The Chair invited members of the public to make comments and observations:-
Eric Charlesworth, Leicester Mercury Patient’s Panel made the following comments:-
· He thanked the Councils for arranging the meeting and for the opportunity for the public to make their views known.
· He noted that NHS England had agreed to attend a meeting with Rutland County Council on 31 January 2017.
· He felt NHS England had failed to comply with a number of recommendations made by the Independent Reconfiguration Panel, following their review of the Safe and Sustainability Reviews proposals in 2012, in this current review.
· There was concern that the proposals could mean the loss of the ECMO unit and this provided a valuable health asset for both adults and children living in the East Midlands.
· Councillors should raise the implications of the NHS England’s proposals in their own localities and wards at every opportunity.
Shirley Barnes – a parent of a child with congenital heart condition stated that if Glenfield lost its Level 1 services, there would not be a specialist centre on the eastern side of the country between Newcastle and London. The East Midlands would be the only region in the country without a specialist heart centre. Patients could only travel to Birmingham Children’s Hospital if there were beds available, otherwise patients in the East Midlands would have to travel long distances to other centres for treatment such as Liverpool, Newcastle, Southampton or London.

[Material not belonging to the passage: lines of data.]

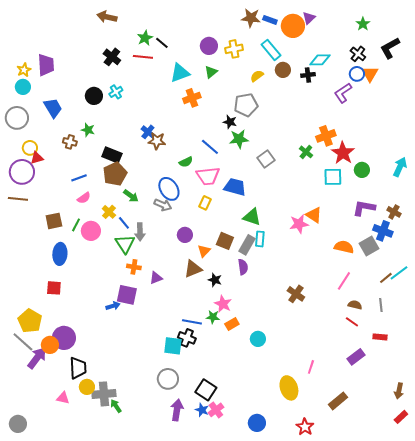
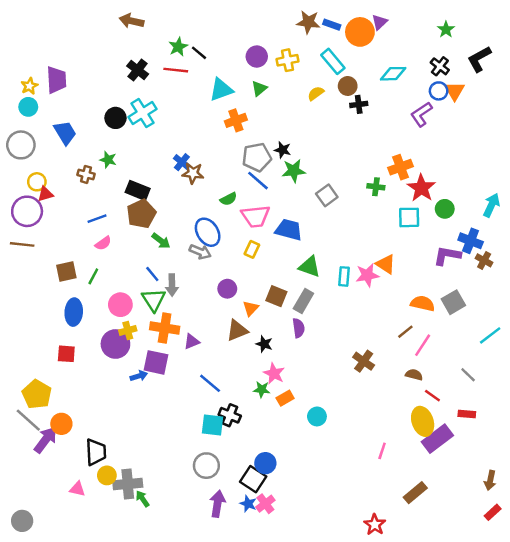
black cross: (308, 75) -> (359, 104), moved
cyan cross: (116, 92) -> (143, 113), size x1.6
gray pentagon: (246, 105) -> (257, 157), moved
green cross: (306, 152) -> (376, 187), turned -32
yellow cross: (109, 212) -> (128, 330), moved, turned 32
pink circle: (91, 231) -> (120, 305), moved
blue cross: (383, 231) -> (471, 241), moved
cyan rectangle: (260, 239) -> (344, 276), moved
orange cross: (134, 267) -> (165, 328), size x1.6
brown line: (386, 278) -> (405, 332), moved
brown semicircle: (355, 305) -> (414, 375), moved
gray line: (381, 305) -> (468, 375), turned -40
blue line: (192, 322) -> (210, 383), moved, turned 30
purple circle: (64, 338) -> (115, 344), moved
purple rectangle: (356, 357) -> (437, 439), size x1.4
yellow ellipse: (289, 388) -> (423, 421), moved
blue circle: (257, 423) -> (265, 463), moved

It was felt the additional travelling time to Birmingham would be dangerous in instances where emergency treatment was required, particularly as there were regular occurrences of traffic congestion on the on the M6 motorway to Birmingham.
Mrs Barnes was organising a petition at Glenfield Hospital to support the on-line petition at https://petition.parliament.uk/petitions/160455. The paper petition was being signed by the elderly and those that did not access to the internet. It was important to spread the awareness of the review as widely as possible as it affected every child in the country.

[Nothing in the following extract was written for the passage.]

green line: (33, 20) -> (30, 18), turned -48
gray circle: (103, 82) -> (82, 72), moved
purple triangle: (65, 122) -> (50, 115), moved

Members made the following suggestions:-
a) UHL should make all GP’s in the East Midlands aware of the services offered by the EMCHC at Glenfield as it appeared that they were unware of its existence, especially in Northampton and Cambridgeshire.
b) The current petition had received 33,000 signatures and more publicity on the issue was needed to get this figure to over 100,000 so that it triggered a parliamentary debate.
c) Engagement should take place with all the MPs in the East Midlands area and for the new proposed parliamentary constituencies which went further south than at present.
d) UHL should continue to make approaches to Northampton Hospital on the issue of referrals.
e) The letter to NHS England agreed in the previous item should also be copied to the Secretary of State for Health.
The Chair thanked everyone for their participation in and effective discussion which had raised a number of points to be included in the letter to NHS England. It was important to put these views to NHS England now rather than wait for the formal consultation to start.
It was also important to use the period before the start of the consultation process to engage with other authorities and organisations and undertake further research of the issues, including the practicalities of patient choice.
As soon as the date of the formal consultation was known there would be a minimum of two further meetings. There would be a meeting with NHS England and one involving interested parties including parents, carer groups, young people, and representatives of the wider public to put forward their views.
1) That the Chair and Vice Chair prepare the letter to be sent to NHS England and circulate it to members of the Joint Committee for comment and approval before it is sent to NHS England and copied to the Secretary of State.
2) That UHL provide copies of the documents requested earlier in the meeting.
3) That further details be provided to the Committee as to why the two site East Midlands’ network centre was rejected by NHS England.